Luxembourg's fears for financial trading tax
Europe's economic heavyweights Germany and France ran into strong resistance on Tuesday in their drive to impose a tax on financial transactions



(AP) Europe's economic heavyweights Germany and France ran into strong resistance on Tuesday in their drive to impose a tax on financial transactions, indicating that introducing the levy even in the 17-country eurozone will be difficult.
On top of long-standing opponents like the UK and Sweden, which do not use the euro, the proposal also received a lukewarm reaction from traditional allies like the Netherlands, Luxembourg and most smaller eurozone nations.
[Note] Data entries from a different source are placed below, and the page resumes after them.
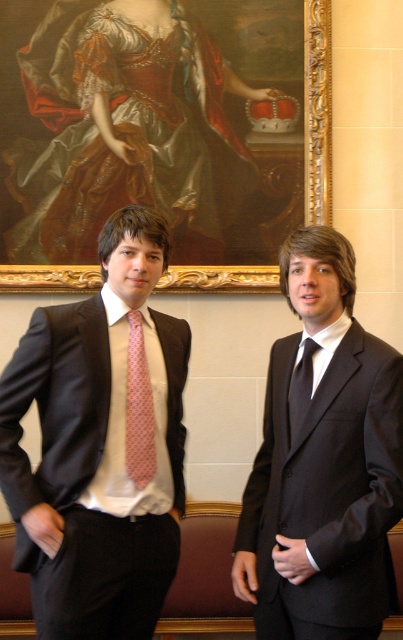 You are a photographer adjusting your camera settings to capture the shiny black suit at center and the matte pink tie at center. Which object should you focus on first if you want to ensure both are in sharp focus, considering their positions relative to the camera?

The shiny black suit at center is located below the matte pink tie at center. To ensure both are in sharp focus, you should focus on the shiny black suit at center first since it is closer to the camera than the matte pink tie at center.

You are organizing a formal event and need to ensure that the matte black suit at center and the matte pink tie at center are displayed properly. Since space is limited, you need to know which of the two takes up more space. Which one is larger?

The matte black suit at center is bigger than the matte pink tie at center, so the matte black suit at center takes up more space and requires more room for display. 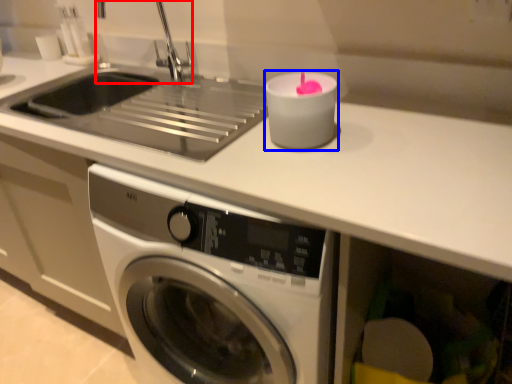 Question: Which object appears closest to the camera in this image, faucet (highlighted by a red box) or candle holder (highlighted by a blue box)?

Choices:
 (A) faucet
 (B) candle holder

Answer: (B) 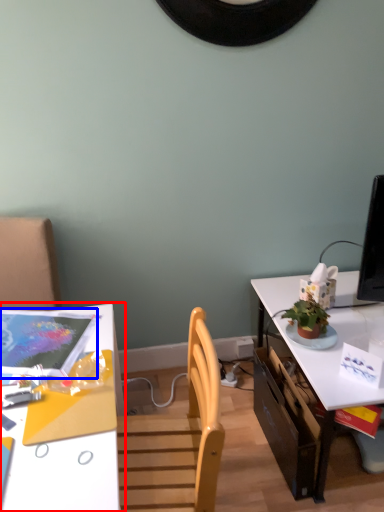 Question: Which object is further to the camera taking this photo, desk (highlighted by a red box) or magazine (highlighted by a blue box)?

Choices:
 (A) desk
 (B) magazine

Answer: (B) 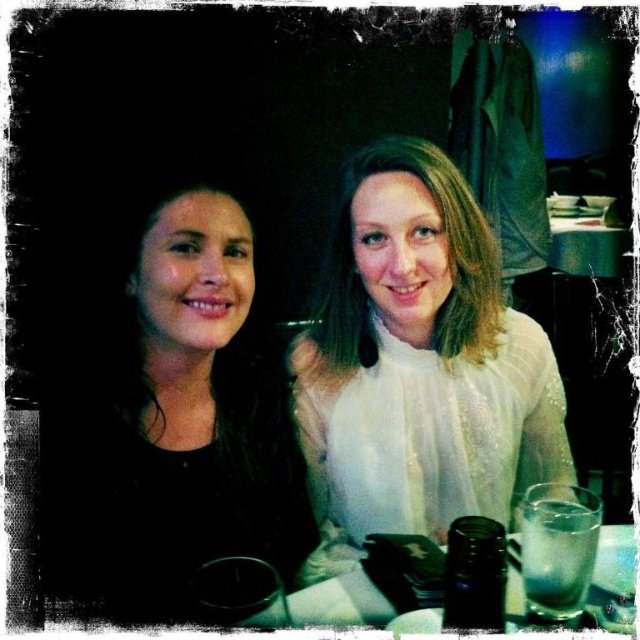 Question: Is white lace blouse at center below clear glass at right?

Choices:
 (A) yes
 (B) no

Answer: (B)

Question: Which object is positioned farthest from the black matte hair at left?

Choices:
 (A) clear glass at right
 (B) white lace blouse at center

Answer: (A)

Question: Does white lace blouse at center have a smaller size compared to clear glass at right?

Choices:
 (A) yes
 (B) no

Answer: (B)

Question: Can you confirm if black matte hair at left is positioned to the right of white lace blouse at center?

Choices:
 (A) no
 (B) yes

Answer: (A)

Question: Which is nearer to the white lace blouse at center?

Choices:
 (A) clear glass at right
 (B) black matte hair at left

Answer: (B)

Question: Among these objects, which one is nearest to the camera?

Choices:
 (A) black matte hair at left
 (B) white lace blouse at center
 (C) clear glass at right

Answer: (C) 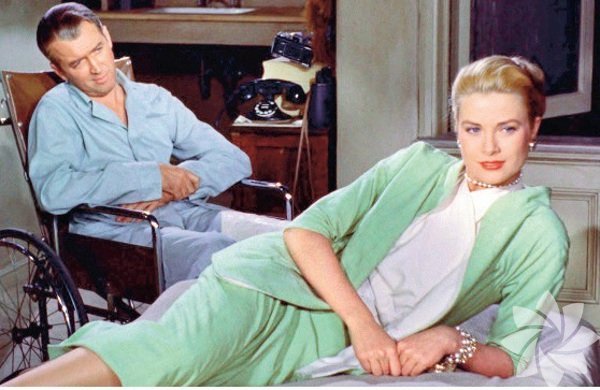 At what (x,y) coordinates should I click in order to perform the action: click on wall. Please return your answer as a coordinate pair (x, y). This screenshot has height=390, width=600. Looking at the image, I should click on (398, 55). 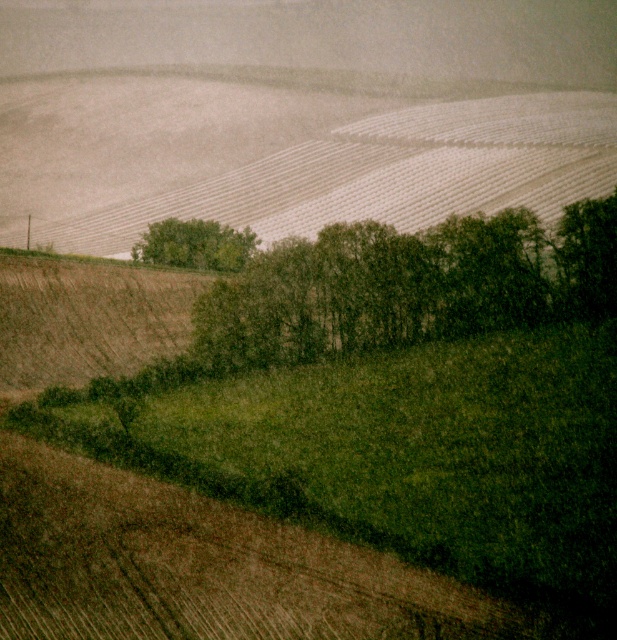 Question: Which point is farther to the camera?

Choices:
 (A) green leafy trees at center
 (B) green leafy tree at center

Answer: (B)

Question: Does green leafy trees at center appear over green leafy tree at center?

Choices:
 (A) yes
 (B) no

Answer: (B)

Question: Is green leafy trees at center bigger than green leafy tree at center?

Choices:
 (A) no
 (B) yes

Answer: (B)

Question: Which point is closer to the camera?

Choices:
 (A) green leafy tree at center
 (B) green leafy trees at center

Answer: (B)

Question: Can you confirm if green leafy trees at center is wider than green leafy tree at center?

Choices:
 (A) yes
 (B) no

Answer: (A)

Question: Which of the following is the closest to the observer?

Choices:
 (A) (178, 237)
 (B) (233, 323)

Answer: (B) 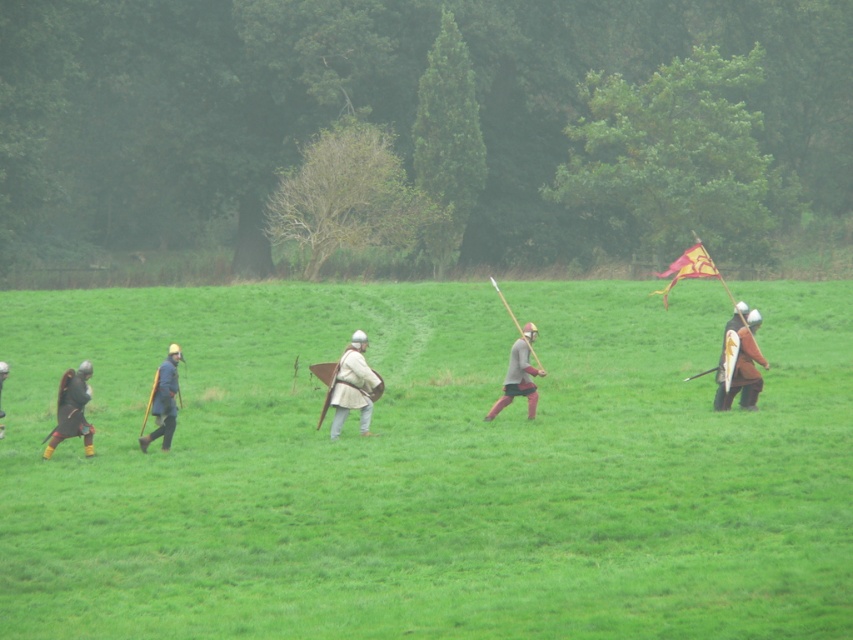 Is green grass field at center below dark brown leather armor at left?

No.

Does point (759, 344) come farther from viewer compared to point (67, 426)?

Yes, point (759, 344) is farther from viewer.

Where is `green grass field at center`? green grass field at center is located at coordinates (428, 467).

Who is lower down, brown leather armor at center or matte black armor at left?

brown leather armor at center is lower down.

Does brown leather armor at center appear on the right side of matte black armor at left?

Correct, you'll find brown leather armor at center to the right of matte black armor at left.

Is point (509, 365) in front of point (1, 365)?

No, (509, 365) is further to viewer.

Where is `brown leather armor at center`? The height and width of the screenshot is (640, 853). brown leather armor at center is located at coordinates (519, 374).

Between dark brown leather armor at left and brown leather armor at center, which one appears on the right side from the viewer's perspective?

Positioned to the right is brown leather armor at center.

Looking at this image, is dark brown leather armor at left to the left of brown leather armor at center from the viewer's perspective?

Indeed, dark brown leather armor at left is positioned on the left side of brown leather armor at center.

Between point (86, 396) and point (506, 401), which one is positioned behind?

The point (506, 401) is more distant.

This screenshot has width=853, height=640. I want to click on dark brown leather armor at left, so click(73, 410). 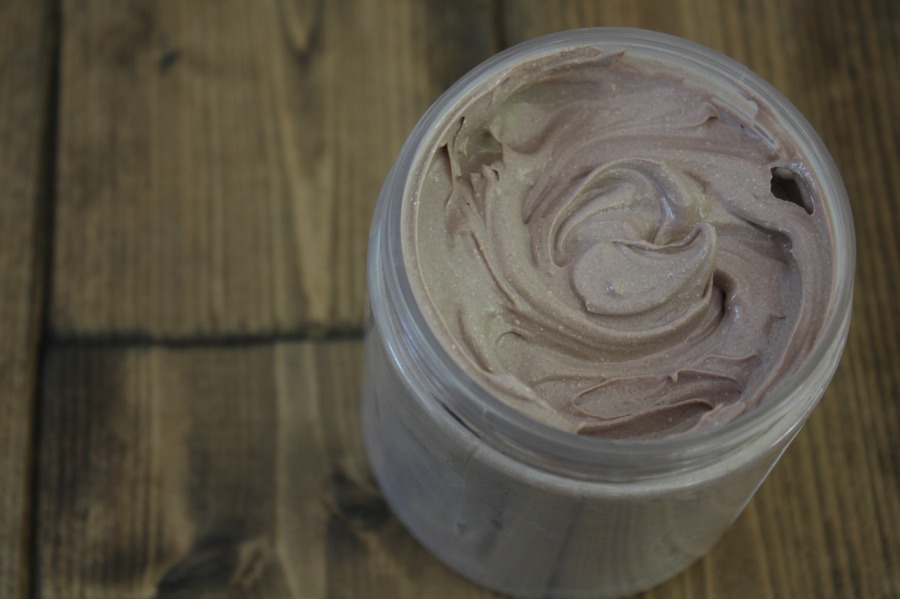 Where is `plastic jar`? plastic jar is located at coordinates (667, 505). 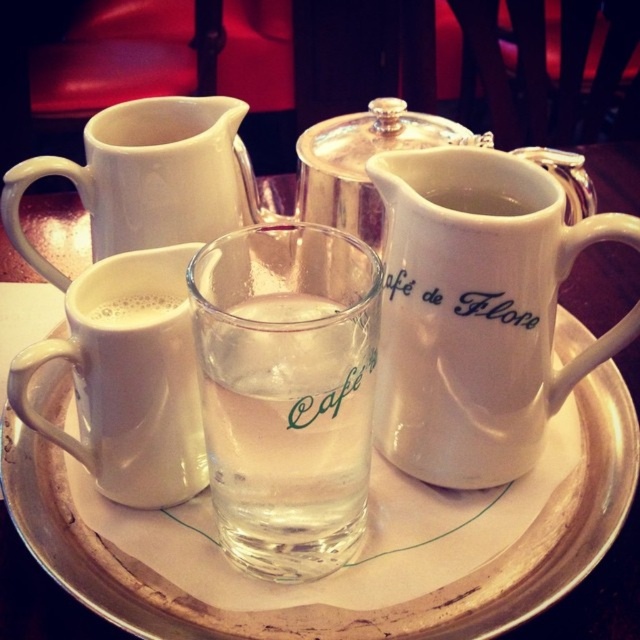 Is white ceramic plate at center bigger than white ceramic pitcher at upper center?

Indeed, white ceramic plate at center has a larger size compared to white ceramic pitcher at upper center.

Who is more distant from viewer, (512, 604) or (465, 202)?

The point (465, 202) is more distant.

Where is `white ceramic plate at center`? white ceramic plate at center is located at coordinates (332, 605).

What do you see at coordinates (132, 310) in the screenshot?
I see `white frothy coffee at upper left` at bounding box center [132, 310].

Locate an element on the screen. white frothy coffee at upper left is located at coordinates (132, 310).

Describe the element at coordinates (128, 378) in the screenshot. I see `white matte mug at left` at that location.

The image size is (640, 640). What do you see at coordinates (128, 378) in the screenshot?
I see `white matte mug at left` at bounding box center [128, 378].

Image resolution: width=640 pixels, height=640 pixels. Identify the location of white matte mug at left. (128, 378). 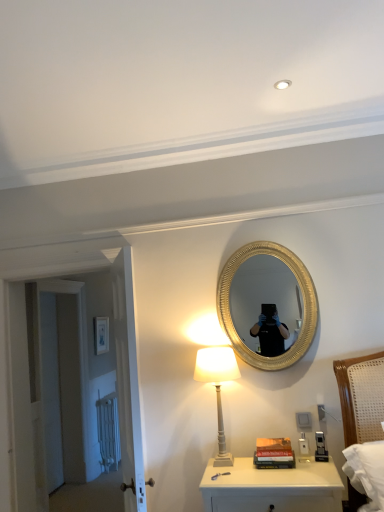 Measure the distance between white glossy nightstand at lower center and camera.

white glossy nightstand at lower center and camera are 7.18 feet apart from each other.

What do you see at coordinates (101, 335) in the screenshot?
I see `matte white picture frame at upper left` at bounding box center [101, 335].

The image size is (384, 512). What do you see at coordinates (217, 387) in the screenshot? I see `white painted wood table lamp at lower center` at bounding box center [217, 387].

At what (x,y) coordinates should I click in order to perform the action: click on white painted wood table lamp at lower center. Please return your answer as a coordinate pair (x, y). The width and height of the screenshot is (384, 512). Looking at the image, I should click on (217, 387).

Identify the location of white glossy nightstand at lower center. The width and height of the screenshot is (384, 512). (273, 487).

Who is taller, hardcover books at center or matte white picture frame at upper left?

matte white picture frame at upper left.

From a real-world perspective, between hardcover books at center and matte white picture frame at upper left, who is vertically higher?

In real-world perspective, matte white picture frame at upper left is above.

Is hardcover books at center oriented away from matte white picture frame at upper left?

No, hardcover books at center is not facing away from matte white picture frame at upper left.

Is hardcover books at center inside or outside of matte white picture frame at upper left?

hardcover books at center is not inside matte white picture frame at upper left, it's outside.

There is a white glossy nightstand at lower center. Identify the location of table lamp above it (from a real-world perspective). (217, 387).

Based on their positions, is white glossy nightstand at lower center located to the left or right of white painted wood table lamp at lower center?

From the image, it's evident that white glossy nightstand at lower center is to the right of white painted wood table lamp at lower center.

Could you tell me if white glossy nightstand at lower center is facing white painted wood table lamp at lower center?

No, white glossy nightstand at lower center is not oriented towards white painted wood table lamp at lower center.

Which object is wider, white matte door at left, the second door from the front, or white painted wood table lamp at lower center?

white painted wood table lamp at lower center.

Which point is more forward, (48, 351) or (225, 362)?

Point (225, 362)

I want to click on the 2nd door behind when counting from the white painted wood table lamp at lower center, so click(51, 391).

Is white painted wood table lamp at lower center inside the boundaries of white glossy nightstand at lower center, or outside?

white painted wood table lamp at lower center is outside white glossy nightstand at lower center.

Considering their positions, is white painted wood table lamp at lower center located in front of or behind white glossy nightstand at lower center?

A: In the image, white painted wood table lamp at lower center appears behind white glossy nightstand at lower center.

Can you tell me how much white painted wood table lamp at lower center and white glossy nightstand at lower center differ in facing direction?

0.567 degrees separate the facing orientations of white painted wood table lamp at lower center and white glossy nightstand at lower center.

Looking at this image, does white painted wood table lamp at lower center have a greater width compared to white glossy nightstand at lower center?

In fact, white painted wood table lamp at lower center might be narrower than white glossy nightstand at lower center.

Could you tell me if white matte door at left, the 1th door when ordered from back to front, is facing white wooden door at left, which is counted as the 1th door, starting from the front?

No.

How different are the orientations of white matte door at left, the second door from the front, and white wooden door at left, which is counted as the 1th door, starting from the front, in degrees?

The facing directions of white matte door at left, the second door from the front, and white wooden door at left, which is counted as the 1th door, starting from the front, are 92 degrees apart.

Considering the relative positions of white matte door at left, the second door from the front, and white wooden door at left, which is counted as the 1th door, starting from the front, in the image provided, is white matte door at left, the second door from the front, to the left of white wooden door at left, which is counted as the 1th door, starting from the front, from the viewer's perspective?

Yes, white matte door at left, the second door from the front, is to the left of white wooden door at left, which is counted as the 1th door, starting from the front.

Can you see white matte door at left, the second door from the front, touching white wooden door at left, which is counted as the 1th door, starting from the front?

No, white matte door at left, the second door from the front, is not next to white wooden door at left, which is counted as the 1th door, starting from the front.

Between hardcover books at center and white glossy nightstand at lower center, which one is positioned behind?

hardcover books at center is further from the camera.

I want to click on nightstand below the hardcover books at center (from a real-world perspective), so click(273, 487).

Which is more to the left, hardcover books at center or white glossy nightstand at lower center?

white glossy nightstand at lower center is more to the left.

Can hardcover books at center be found inside white matte door at left, the second door from the front?

No, hardcover books at center is not surrounded by white matte door at left, the second door from the front.

From the picture: Is white matte door at left, the 1th door when ordered from back to front, facing towards hardcover books at center?

No, white matte door at left, the 1th door when ordered from back to front, is not aimed at hardcover books at center.

From the image's perspective, is white matte door at left, the 1th door when ordered from back to front, on top of hardcover books at center?

No, from the image's perspective, white matte door at left, the 1th door when ordered from back to front, is not above hardcover books at center.

The width and height of the screenshot is (384, 512). Identify the location of book beneath the matte white picture frame at upper left (from a real-world perspective). (274, 453).

In order to click on table lamp behind the white glossy nightstand at lower center in this screenshot , I will do `click(217, 387)`.

Based on their spatial positions, is white glossy nightstand at lower center or white painted wood table lamp at lower center closer to white matte door at left, the 1th door when ordered from back to front?

white painted wood table lamp at lower center lies closer to white matte door at left, the 1th door when ordered from back to front, than the other object.

Based on their spatial positions, is hardcover books at center or matte white picture frame at upper left further from white glossy nightstand at lower center?

matte white picture frame at upper left is positioned further to the anchor white glossy nightstand at lower center.

In the scene shown: Which object lies nearer to the anchor point white painted wood table lamp at lower center, matte white picture frame at upper left or white wooden door at left, which appears as the 2th door when viewed from the back?

Among the two, white wooden door at left, which appears as the 2th door when viewed from the back, is located nearer to white painted wood table lamp at lower center.

From the picture: Looking at the image, which one is located further to hardcover books at center, matte white picture frame at upper left or white painted wood table lamp at lower center?

matte white picture frame at upper left lies further to hardcover books at center than the other object.

Considering their positions, is hardcover books at center positioned further to white painted wood table lamp at lower center than matte white picture frame at upper left?

The object further to white painted wood table lamp at lower center is matte white picture frame at upper left.

Looking at this image, considering their positions, is white painted wood table lamp at lower center positioned further to white matte door at left, the 1th door when ordered from back to front, than white wooden door at left, which appears as the 2th door when viewed from the back?

white painted wood table lamp at lower center is positioned further to the anchor white matte door at left, the 1th door when ordered from back to front.

Estimate the real-world distances between objects in this image. Which object is closer to white wooden door at left, which is counted as the 1th door, starting from the front, matte white picture frame at upper left or white painted wood table lamp at lower center?

matte white picture frame at upper left lies closer to white wooden door at left, which is counted as the 1th door, starting from the front, than the other object.

In the scene shown: Looking at the image, which one is located closer to white wooden door at left, which appears as the 2th door when viewed from the back, white matte door at left, the 1th door when ordered from back to front, or hardcover books at center?

white matte door at left, the 1th door when ordered from back to front, is closer to white wooden door at left, which appears as the 2th door when viewed from the back.

Locate an element on the screen. nightstand between white wooden door at left, which appears as the 2th door when viewed from the back, and hardcover books at center, in the horizontal direction is located at coordinates (273, 487).

Locate an element on the screen. The width and height of the screenshot is (384, 512). door located between white matte door at left, the second door from the front, and white painted wood table lamp at lower center in the left-right direction is located at coordinates (78, 374).

You are a GUI agent. You are given a task and a screenshot of the screen. Output one action in this format:
    pyautogui.click(x=<x>, y=<y>)
    Task: Click on the table lamp between white matte door at left, the 1th door when ordered from back to front, and hardcover books at center
    
    Given the screenshot: What is the action you would take?
    pyautogui.click(x=217, y=387)

Locate an element on the screen. Image resolution: width=384 pixels, height=512 pixels. table lamp positioned between white glossy nightstand at lower center and matte white picture frame at upper left from near to far is located at coordinates (217, 387). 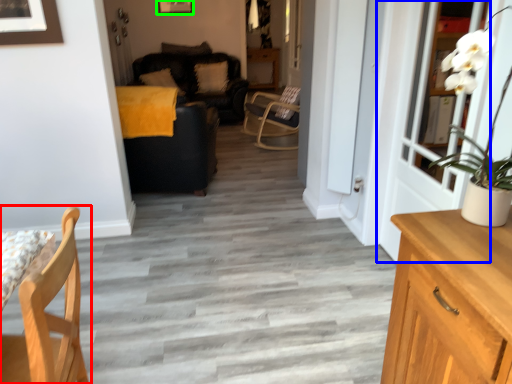 Question: Based on their relative distances, which object is farther from chair (highlighted by a red box)? Choose from door (highlighted by a blue box) and picture frame (highlighted by a green box).

Choices:
 (A) door
 (B) picture frame

Answer: (B) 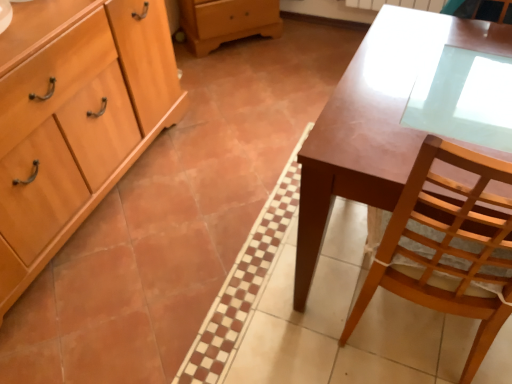 At what (x,y) coordinates should I click in order to perform the action: click on free space to the right of light wood cabinet at left. Please return your answer as a coordinate pair (x, y). Image resolution: width=512 pixels, height=384 pixels. Looking at the image, I should click on (221, 174). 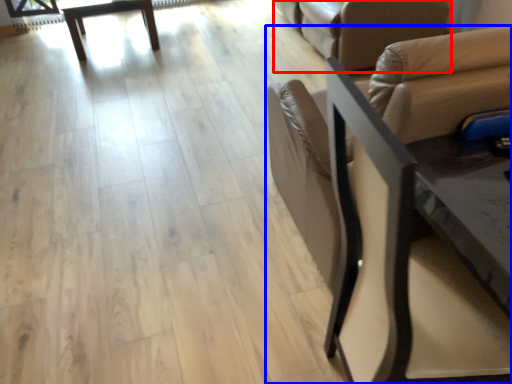 Question: Which point is further to the camera, futon (highlighted by a red box) or chair (highlighted by a blue box)?

Choices:
 (A) futon
 (B) chair

Answer: (A) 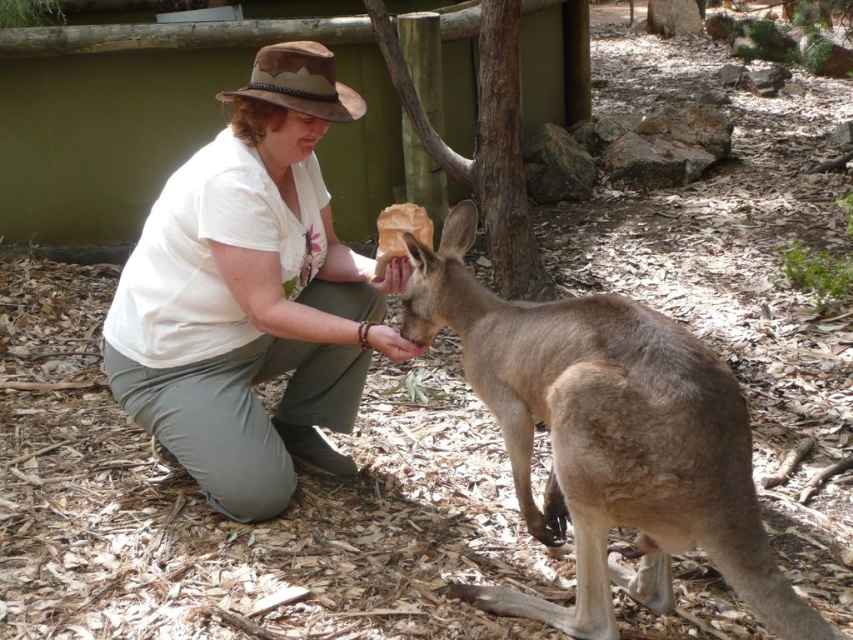 Consider the image. You are a zookeeper observing the interaction between the person and the kangaroo. Based on the scene, can you determine which object is located above the other between the white cotton shirt at center and the light brown fur at center?

The white cotton shirt at center is positioned over the light brown fur at center, meaning it is above the fur in the scene.

You are a zookeeper observing the interaction between the white cotton shirt at center and the light brown fur at center. Which object is located to the right?

The light brown fur at center is located to the right of the white cotton shirt at center.

You are a visitor at the zoo and want to take a photo of the white cotton shirt at center and the light brown fur at center. Which object should you focus on first to ensure both are in the same frame?

You should focus on the white cotton shirt at center first because it is closer to you than the light brown fur at center, allowing both to be in the same frame. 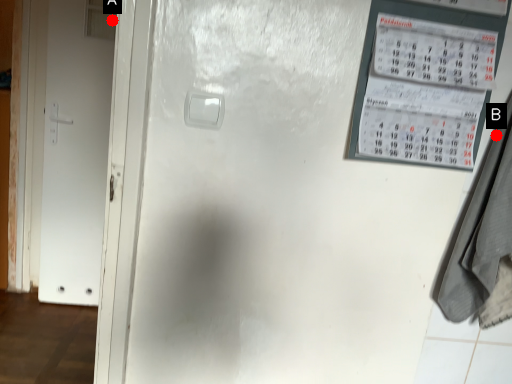 Question: Two points are circled on the image, labeled by A and B beside each circle. Which point is further to the camera?

Choices:
 (A) A is further
 (B) B is further

Answer: (A) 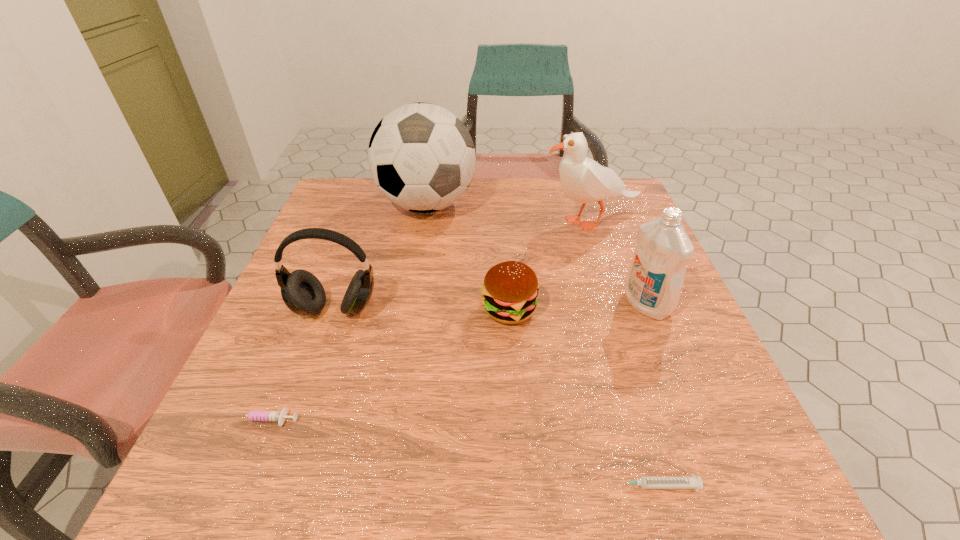 I want to click on free region that satisfies the following two spatial constraints: 1. at the beak of the gull; 2. on the ear cups of the headset, so click(620, 309).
They fear that introducing even a small tax on transactions in bonds, shares and derivatives could drive banks and other financial institutions out of the European Union if other financial hubs don't follow suit.
Italy meanwhile voiced fears that raising the costs of transactions could hurt banks at a time they are already under severe pressure and even drive up countries' borrowing costs as their bonds would be traded less on the open market.
On Tuesday for the first time EU finance ministers debated a proposal from the European Commission, the EU's executive, of a small levy on financial transactions, which the Commission says could raise as much as €57 billion.
While all 27 EU countries backed the principle that the financial sector should share the burden of paying for the financial crisis, there is little, to no support, for a transaction tax in other financial centers such as the US, China, or Singapore.
"If we could agree a financial transaction tax globally that would be a good thing but that's not going to happen," George Osborne, the British finance minister, said.
Osborne also warned that the cost of the tax would ultimately be borne by firms' clients such as citizens investing in pension funds and banks' customers.
Others meanwhile argued that Europe, or even the eurozone, could not wait for the rest of the world to get on board.
"That's just an excuse for doing nothing," said German Finance Minister Wolfgang Schaeuble. "We will wait 20 years before doing anything if we wait for the last island on this planet."
Another sparring point is what the money raised by the tax should be used for. The Commission wants to bolster the EU's own budget, while Germany and France hope to use it to plug their own funding gaps, with some small proportion going to fund development aid.
"The same money is being spent four times over," Osborne told his colleagues.